# [Exercise description]
A word-for-word copy of the lines from the one holding "- ptable: gpt" through the final line of the records below is the only output asked for.

# [Supplied data]
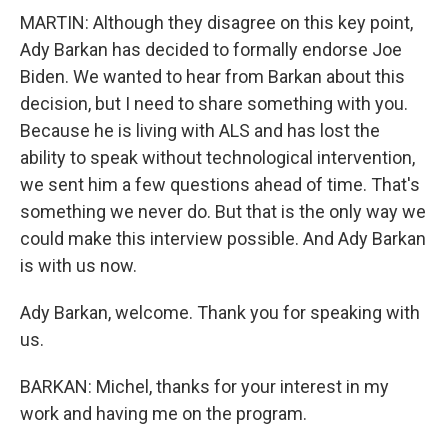
MARTIN: Although they disagree on this key point,
Ady Barkan has decided to formally endorse Joe
Biden. We wanted to hear from Barkan about this
decision, but I need to share something with you.
Because he is living with ALS and has lost the
ability to speak without technological intervention,
we sent him a few questions ahead of time. That's
something we never do. But that is the only way we
could make this interview possible. And Ady Barkan
is with us now.
Ady Barkan, welcome. Thank you for speaking with
us.
BARKAN: Michel, thanks for your interest in my
work and having me on the program.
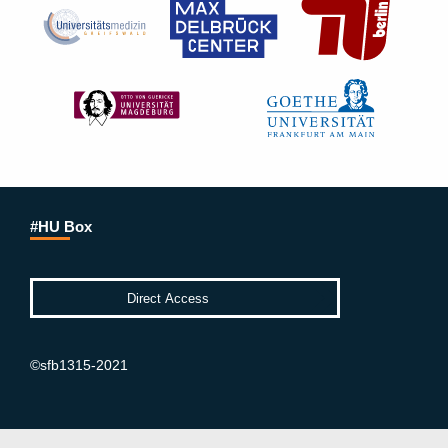
#HU Box
©sfb1315-2021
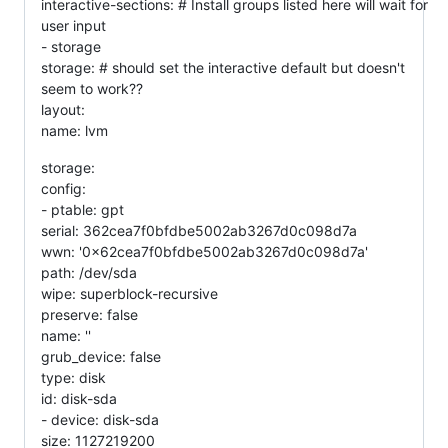
interactive-sections: # Install groups listed here will wait for
user input
- storage
storage: # should set the interactive default but doesn't
seem to work??
layout:
name: lvm
storage:
config:
- ptable: gpt
serial: 362cea7f0bfdbe5002ab3267d0c098d7a
wwn: '0x62cea7f0bfdbe5002ab3267d0c098d7a'
path: /dev/sda
wipe: superblock-recursive
preserve: false
name: ''
grub_device: false
type: disk
id: disk-sda
- device: disk-sda
size: 1127219200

# [Solution below]
- ptable: gpt
serial: 362cea7f0bfdbe5002ab3267d0c098d7a
wwn: '0x62cea7f0bfdbe5002ab3267d0c098d7a'
path: /dev/sda
wipe: superblock-recursive
preserve: false
name: ''
grub_device: false
type: disk
id: disk-sda
- device: disk-sda
size: 1127219200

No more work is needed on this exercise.